EXERCISE GOAL
When you reach the entries, transcribe each one exactly.
•••••
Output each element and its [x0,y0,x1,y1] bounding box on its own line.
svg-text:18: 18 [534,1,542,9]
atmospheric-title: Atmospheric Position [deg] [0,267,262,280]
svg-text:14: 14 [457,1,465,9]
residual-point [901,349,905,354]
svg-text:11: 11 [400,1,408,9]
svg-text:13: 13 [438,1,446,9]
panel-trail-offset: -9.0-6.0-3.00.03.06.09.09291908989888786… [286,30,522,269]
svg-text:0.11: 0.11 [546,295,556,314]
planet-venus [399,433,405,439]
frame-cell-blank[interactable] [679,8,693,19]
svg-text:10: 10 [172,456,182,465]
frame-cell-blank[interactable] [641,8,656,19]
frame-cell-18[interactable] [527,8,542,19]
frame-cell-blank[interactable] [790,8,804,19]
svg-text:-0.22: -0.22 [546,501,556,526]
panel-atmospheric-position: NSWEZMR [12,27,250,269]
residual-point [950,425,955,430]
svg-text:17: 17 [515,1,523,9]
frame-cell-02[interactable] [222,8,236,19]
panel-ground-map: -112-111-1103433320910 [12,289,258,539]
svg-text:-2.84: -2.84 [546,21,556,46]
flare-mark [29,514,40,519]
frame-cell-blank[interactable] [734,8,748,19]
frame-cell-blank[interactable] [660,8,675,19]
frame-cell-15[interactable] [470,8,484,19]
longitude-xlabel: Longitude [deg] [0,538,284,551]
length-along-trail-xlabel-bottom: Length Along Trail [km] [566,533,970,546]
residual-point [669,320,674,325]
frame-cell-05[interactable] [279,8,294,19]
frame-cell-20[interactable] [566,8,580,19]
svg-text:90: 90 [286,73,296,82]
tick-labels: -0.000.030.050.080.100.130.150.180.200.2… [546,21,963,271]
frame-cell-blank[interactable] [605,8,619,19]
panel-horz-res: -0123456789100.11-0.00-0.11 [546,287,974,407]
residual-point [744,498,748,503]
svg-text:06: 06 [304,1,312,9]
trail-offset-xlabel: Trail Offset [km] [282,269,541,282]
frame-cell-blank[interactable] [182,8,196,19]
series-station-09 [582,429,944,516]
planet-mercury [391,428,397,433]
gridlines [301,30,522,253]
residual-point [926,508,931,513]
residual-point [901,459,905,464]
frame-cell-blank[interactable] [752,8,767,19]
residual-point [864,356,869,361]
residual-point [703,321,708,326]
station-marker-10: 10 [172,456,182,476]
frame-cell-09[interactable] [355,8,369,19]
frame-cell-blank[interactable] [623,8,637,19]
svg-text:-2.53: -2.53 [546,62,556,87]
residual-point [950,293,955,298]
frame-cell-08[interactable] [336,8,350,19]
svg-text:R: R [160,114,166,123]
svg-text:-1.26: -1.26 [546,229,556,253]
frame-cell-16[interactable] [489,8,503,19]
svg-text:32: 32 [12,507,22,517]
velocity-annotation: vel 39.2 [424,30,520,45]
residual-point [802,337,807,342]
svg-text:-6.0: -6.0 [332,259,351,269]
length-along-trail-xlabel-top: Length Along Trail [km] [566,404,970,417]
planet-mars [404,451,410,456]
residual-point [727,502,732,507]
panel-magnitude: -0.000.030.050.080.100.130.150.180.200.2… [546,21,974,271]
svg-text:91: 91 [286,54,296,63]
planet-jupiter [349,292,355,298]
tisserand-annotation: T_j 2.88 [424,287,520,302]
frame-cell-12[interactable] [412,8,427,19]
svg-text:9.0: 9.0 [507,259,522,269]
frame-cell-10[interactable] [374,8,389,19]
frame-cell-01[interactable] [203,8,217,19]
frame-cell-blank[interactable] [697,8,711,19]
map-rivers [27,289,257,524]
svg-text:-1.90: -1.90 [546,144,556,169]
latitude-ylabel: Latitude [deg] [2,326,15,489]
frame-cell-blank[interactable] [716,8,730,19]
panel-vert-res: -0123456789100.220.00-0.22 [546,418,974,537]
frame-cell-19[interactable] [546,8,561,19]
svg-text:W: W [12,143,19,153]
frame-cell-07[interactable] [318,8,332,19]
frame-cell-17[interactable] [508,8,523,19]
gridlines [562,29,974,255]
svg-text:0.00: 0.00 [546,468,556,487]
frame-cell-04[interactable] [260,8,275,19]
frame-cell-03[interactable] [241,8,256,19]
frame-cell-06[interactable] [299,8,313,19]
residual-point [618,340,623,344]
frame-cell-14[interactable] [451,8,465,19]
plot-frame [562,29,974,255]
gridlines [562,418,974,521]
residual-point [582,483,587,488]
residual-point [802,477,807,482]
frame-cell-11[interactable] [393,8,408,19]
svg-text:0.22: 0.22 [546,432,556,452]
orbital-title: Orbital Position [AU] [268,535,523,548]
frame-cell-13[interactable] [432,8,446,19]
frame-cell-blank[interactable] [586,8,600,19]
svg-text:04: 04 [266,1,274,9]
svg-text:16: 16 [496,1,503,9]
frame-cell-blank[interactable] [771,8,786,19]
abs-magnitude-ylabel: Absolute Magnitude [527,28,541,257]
•••••
RESULT FOR THIS EXERCISE
Output each element and its [x0,y0,x1,y1] bounding box on its own line.
svg-text:18: 18 [534,1,542,9]
atmospheric-title: Atmospheric Position [deg] [0,267,262,280]
svg-text:14: 14 [457,1,465,9]
residual-point [901,349,905,354]
svg-text:11: 11 [400,1,408,9]
svg-text:13: 13 [438,1,446,9]
panel-trail-offset: -9.0-6.0-3.00.03.06.09.09291908989888786… [286,30,522,269]
svg-text:0.11: 0.11 [546,295,556,314]
planet-venus [399,433,405,439]
frame-cell-blank[interactable] [679,8,693,19]
svg-text:10: 10 [172,456,182,465]
frame-cell-blank[interactable] [641,8,656,19]
frame-cell-18[interactable] [527,8,542,19]
frame-cell-blank[interactable] [790,8,804,19]
svg-text:-0.22: -0.22 [546,501,556,526]
panel-atmospheric-position: NSWEZMR [12,27,250,269]
residual-point [950,425,955,430]
svg-text:17: 17 [515,1,523,9]
frame-cell-02[interactable] [222,8,236,19]
panel-ground-map: -112-111-1103433320910 [12,289,258,539]
svg-text:-2.84: -2.84 [546,21,556,46]
flare-mark [29,514,40,519]
frame-cell-blank[interactable] [734,8,748,19]
frame-cell-blank[interactable] [660,8,675,19]
frame-cell-15[interactable] [470,8,484,19]
longitude-xlabel: Longitude [deg] [0,538,284,551]
length-along-trail-xlabel-bottom: Length Along Trail [km] [566,533,970,546]
residual-point [669,320,674,325]
frame-cell-05[interactable] [279,8,294,19]
frame-cell-20[interactable] [566,8,580,19]
svg-text:90: 90 [286,73,296,82]
tick-labels: -0.000.030.050.080.100.130.150.180.200.2… [546,21,963,271]
frame-cell-blank[interactable] [605,8,619,19]
panel-horz-res: -0123456789100.11-0.00-0.11 [546,287,974,407]
residual-point [744,498,748,503]
svg-text:06: 06 [304,1,312,9]
trail-offset-xlabel: Trail Offset [km] [282,269,541,282]
frame-cell-blank[interactable] [182,8,196,19]
series-station-09 [582,429,944,516]
planet-mercury [391,428,397,433]
gridlines [301,30,522,253]
residual-point [926,508,931,513]
residual-point [901,459,905,464]
frame-cell-blank[interactable] [752,8,767,19]
residual-point [864,356,869,361]
residual-point [703,321,708,326]
station-marker-10: 10 [172,456,182,476]
frame-cell-09[interactable] [355,8,369,19]
frame-cell-blank[interactable] [623,8,637,19]
svg-text:-2.53: -2.53 [546,62,556,87]
residual-point [950,293,955,298]
frame-cell-08[interactable] [336,8,350,19]
svg-text:R: R [160,114,166,123]
svg-text:-1.26: -1.26 [546,229,556,253]
frame-cell-16[interactable] [489,8,503,19]
svg-text:32: 32 [12,507,22,517]
velocity-annotation: vel 39.2 [424,30,520,45]
residual-point [802,337,807,342]
svg-text:-6.0: -6.0 [332,259,351,269]
length-along-trail-xlabel-top: Length Along Trail [km] [566,404,970,417]
planet-mars [404,451,410,456]
residual-point [727,502,732,507]
panel-magnitude: -0.000.030.050.080.100.130.150.180.200.2… [546,21,974,271]
svg-text:91: 91 [286,54,296,63]
planet-jupiter [349,292,355,298]
tisserand-annotation: T_j 2.88 [424,287,520,302]
frame-cell-12[interactable] [412,8,427,19]
svg-text:9.0: 9.0 [507,259,522,269]
frame-cell-10[interactable] [374,8,389,19]
frame-cell-01[interactable] [203,8,217,19]
frame-cell-blank[interactable] [697,8,711,19]
map-rivers [27,289,257,524]
svg-text:-1.90: -1.90 [546,144,556,169]
latitude-ylabel: Latitude [deg] [2,326,15,489]
frame-cell-blank[interactable] [716,8,730,19]
panel-vert-res: -0123456789100.220.00-0.22 [546,418,974,537]
frame-cell-19[interactable] [546,8,561,19]
svg-text:W: W [12,143,19,153]
frame-cell-07[interactable] [318,8,332,19]
frame-cell-17[interactable] [508,8,523,19]
gridlines [562,29,974,255]
svg-text:0.00: 0.00 [546,468,556,487]
frame-cell-04[interactable] [260,8,275,19]
frame-cell-03[interactable] [241,8,256,19]
frame-cell-06[interactable] [299,8,313,19]
residual-point [618,340,623,344]
frame-cell-14[interactable] [451,8,465,19]
plot-frame [562,29,974,255]
gridlines [562,418,974,521]
residual-point [582,483,587,488]
residual-point [802,477,807,482]
frame-cell-11[interactable] [393,8,408,19]
svg-text:0.22: 0.22 [546,432,556,452]
orbital-title: Orbital Position [AU] [268,535,523,548]
frame-cell-13[interactable] [432,8,446,19]
frame-cell-blank[interactable] [586,8,600,19]
svg-text:04: 04 [266,1,274,9]
svg-text:16: 16 [496,1,503,9]
frame-cell-blank[interactable] [771,8,786,19]
abs-magnitude-ylabel: Absolute Magnitude [527,28,541,257]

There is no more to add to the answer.